The prints are all beach/sea-related - hula girls, palm trees, sea turtles, flip flops, and dolphins of course!  I have a great ocean scene print for the backing too.  The quilt top is finished and now I'm just waiting for a much more experienced machine quilter in the group to sandwich it all together!  

close up of all the prints

This has really inspired me to get moving on more quilting projects.  I had a jelly roll of browns/pinks/greens that I bought at Wal-Mart last year that I'm going to do in a rail fence pattern too.  I know the fabric isn't "serious quilt material," but I'd rather make mistakes on cheap fabric than the Moda fabric I drool over!  Pics of this to be posted later...

don't forget Carlton!  no, I didn't pose him like that either - it's natural :P

Saturday, September 11, 2010

Sneak Peek!

My grandma gave me a fat quarter bundle of 1930s reproduction fabrics for my birthday.  We picked it out when we went to the quilt store together, but she made me wait til my birthday to give it to me ;)  I finally decided on a good pattern and here's a sneak peek at the blocks I've been building!  The pattern is found at Oh, Fransson! by Elizabeth Hartman - the Mod Sampler Quilt Along.  Ironic I'm making the mod quilt with vintage repro fabrics?
Carlton lounging on the prints

All the different blocks in the quilt

Wednesday, September 8, 2010

Now here's a creative solution

The box for Francine (aka my new Bernina sewing machine) has been sitting around my living room for the past two months because I simply have nowhere to store it.  I also happen to be short on furniture, so I had a genius idea - turn the box into an ottoman!  
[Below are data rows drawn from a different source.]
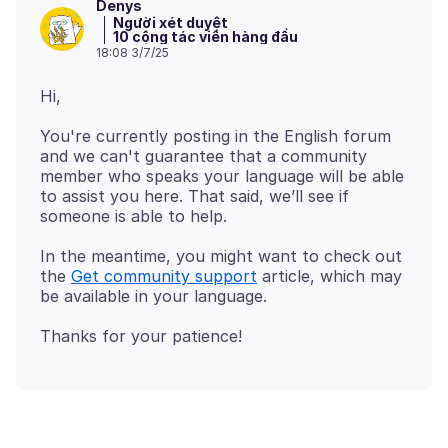
Denys
Người xét duyệt
10 cộng tác viên hàng đầu
18:08 3/7/25
You're currently posting in the English forum
and we can't guarantee that a community
member who speaks your language will be able
to assist you here. That said, we’ll see if
In the meantime, you might want to check out
the
Get community support
article, which may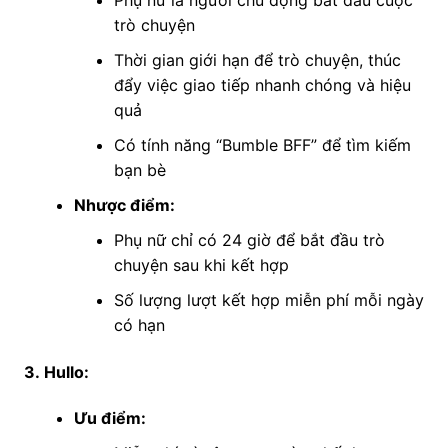
trò chuyện
Thời gian giới hạn để trò chuyện, thúc
đẩy việc giao tiếp nhanh chóng và hiệu
quả
Có tính năng “Bumble BFF” để tìm kiếm
bạn bè
Nhược điểm:
Phụ nữ chỉ có 24 giờ để bắt đầu trò
chuyện sau khi kết hợp
Số lượng lượt kết hợp miễn phí mỗi ngày
có hạn
3. Hullo:
Ưu điểm: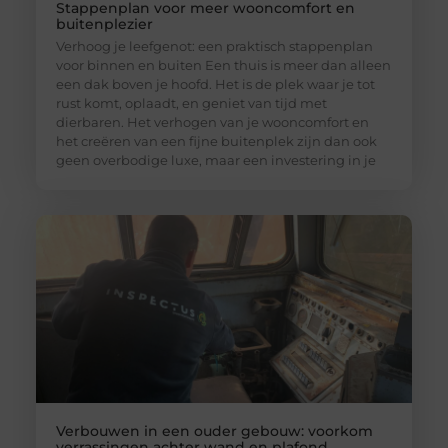
Stappenplan voor meer wooncomfort en
buitenplezier
Verhoog je leefgenot: een praktisch stappenplan
voor binnen en buiten Een thuis is meer dan alleen
een dak boven je hoofd. Het is de plek waar je tot
rust komt, oplaadt, en geniet van tijd met
dierbaren. Het verhogen van je wooncomfort en
het creëren van een fijne buitenplek zijn dan ook
geen overbodige luxe, maar een investering in je
Verbouwen in een ouder gebouw: voorkom
verrassingen achter wand en plafond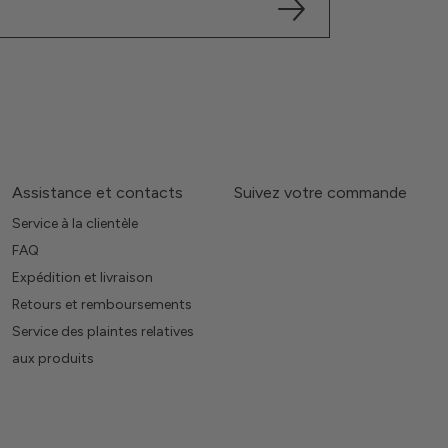
Assistance et contacts
Suivez votre commande
Service à la clientèle
FAQ
Expédition et livraison
Retours et remboursements
Service des plaintes relatives
aux produits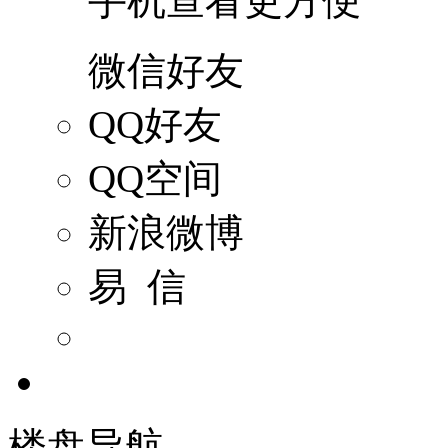
手机查看更方便
微信好友
QQ好友
QQ空间
新浪微博
易 信
楼盘导航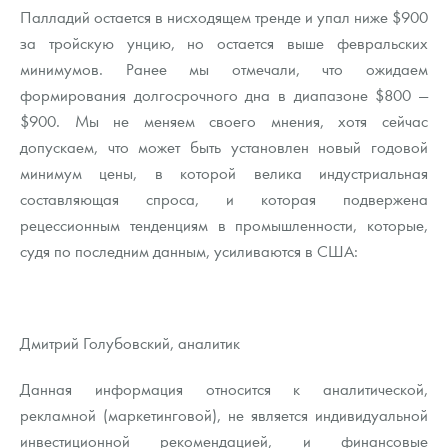
Палладий остается в нисходящем тренде и упал ниже $900
за тройскую унцию, но остается выше февральских
минимумов. Ранее мы отмечали, что ожидаем
формирования долгосрочного дна в диапазоне $800 —
$900. Мы не меняем своего мнения, хотя сейчас
допускаем, что может быть установлен новый годовой
минимум цены, в которой велика индустриальная
составляющая спроса, и которая подвержена
рецессионным тенденциям в промышленности, которые,
судя по последним данным, усиливаются в США:
Дмитрий Голубовский, аналитик
Данная информация относится к аналитической,
рекламной (маркетинговой), не является индивидуальной
инвестиционной рекомендацией, и финансовые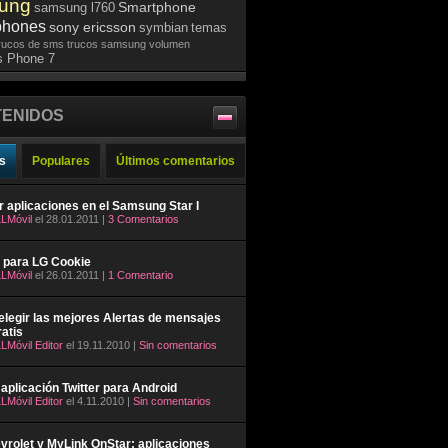
ung
Smartphone
samsung l760
phones
sony ericsson
symbian
temas
rucos de sms
trucos samsung
volumen
 Phone 7
ENIDOS
s
Populares
Últimos comentarios
ar aplicaciones en el Samsung Star I
LMóvil
el 28.01.2011 |
3 Comentarios
 para LG Cookie
LMóvil
el 26.01.2011 |
1 Comentario
legir las mejores Alertas de mensajes
atis
LMóvil Editor
el 19.11.2010 |
Sin comentarios
aplicación Twitter para Android
LMóvil Editor
el 4.11.2010 |
Sin comentarios
rolet y MyLink OnStar: aplicaciones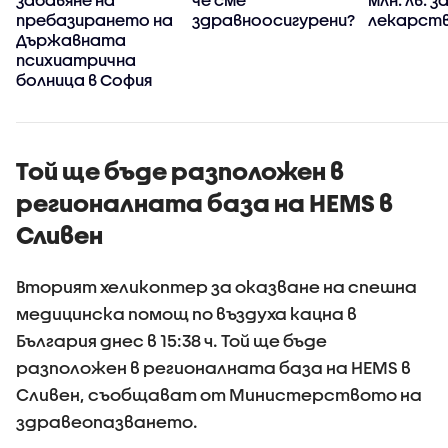
пребазирането на
здравноосигурени?
лекарств
Държавната
психиатрична
болница в София
Той ще бъде разположен в
регионалната база на HEMS в
Сливен
Вторият хеликоптер за оказване на спешна
медицинска помощ по въздуха кацна в
България днес в 15:38 ч. Той ще бъде
разположен в регионалната база на HEMS в
Сливен, съобщават от Министерството на
здравеопазването.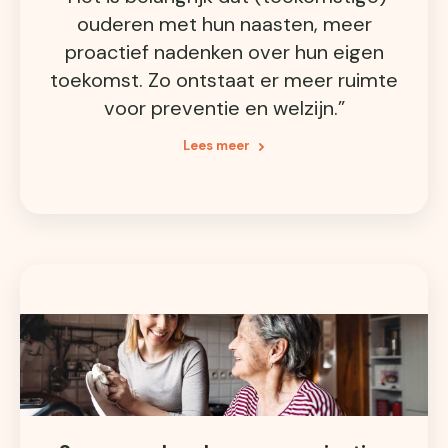
ouderen met hun naasten, meer
proactief nadenken over hun eigen
toekomst. Zo ontstaat er meer ruimte
voor preventie en welzijn.”
Lees meer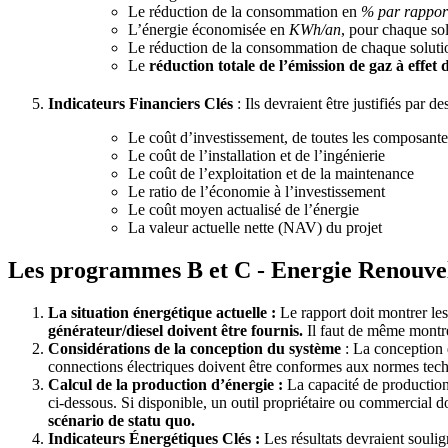
Le réduction de la consommation en
% par rapport 
L’énergie économisée en
KWh/an
, pour chaque sol
Le réduction de la consommation de chaque soluti
Le
réduction totale de l’émission de gaz à effet 
Indicateurs Financiers Clés
: Ils devraient être justifiés par d
Le coût d’investissement, de toutes les composante
Le coût de l’installation et de l’ingénierie
Le coût de l’exploitation et de la maintenance
Le ratio de l’économie à l’investissement
Le coût moyen actualisé de l’énergie
La valeur actuelle nette (NAV) du projet
Les programmes B et C - Energie Renouve
La situation énergétique actuelle :
Le rapport doit montrer les
générateur/diesel doivent être fournis.
Il faut de même montrer
Considérations de la conception du système
: La conception d
connections électriques doivent être conformes aux normes techn
Calcul de la production d’énergie :
La capacité de production 
ci-dessous. Si disponible, un outil propriétaire ou commercial doit
scénario de statu quo.
Indicateurs Énergétiques Clés
:
Les résultats devraient soulig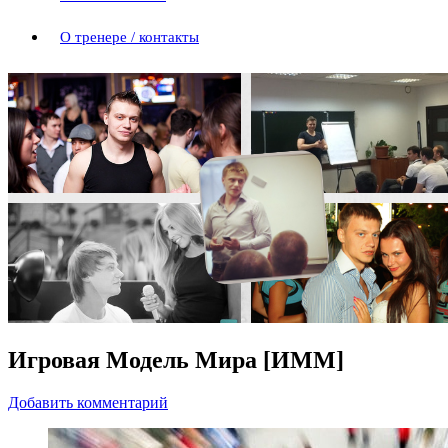
О тренере / контакты
Игровая Модель Мира [ИММ]
Добавить комментарий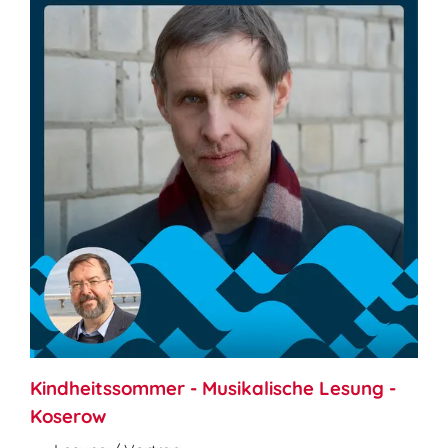
Kindheitssommer - Musikalische Lesung -
Koserow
huge Bernina box - where to put it??

I had a tutorial for a cute ottoman cover saved in my bookmarks list.  I think the cover came out great.  It's kind of high for an ottoman, but it works.  I used 2" thick craft foam for padding on the top of the box.  After a few 'oops' and garbled swear words under my breath, I finally finished it!  I'm not 100% in love with the print, but I'm fine enough with it that I don't want to start all over.  

Foam layer on top

finished ottoman from the side

The tutorial I used is from Sew4Home and can be found here.  If you decide to make it, I'd carefully measure your ottoman and decide how much fabric you really need.  I bought 2 1/2 yards of canvas, which is not cheap btw, and only used about half of it.  Also be sure to cut out pieces with your measurements!  I wasted a ton of the print because I used the printed measurements, instead of (duh) inserting my own.  Grr...this turned out to be more expensive than expected because I can't add/measure/cut.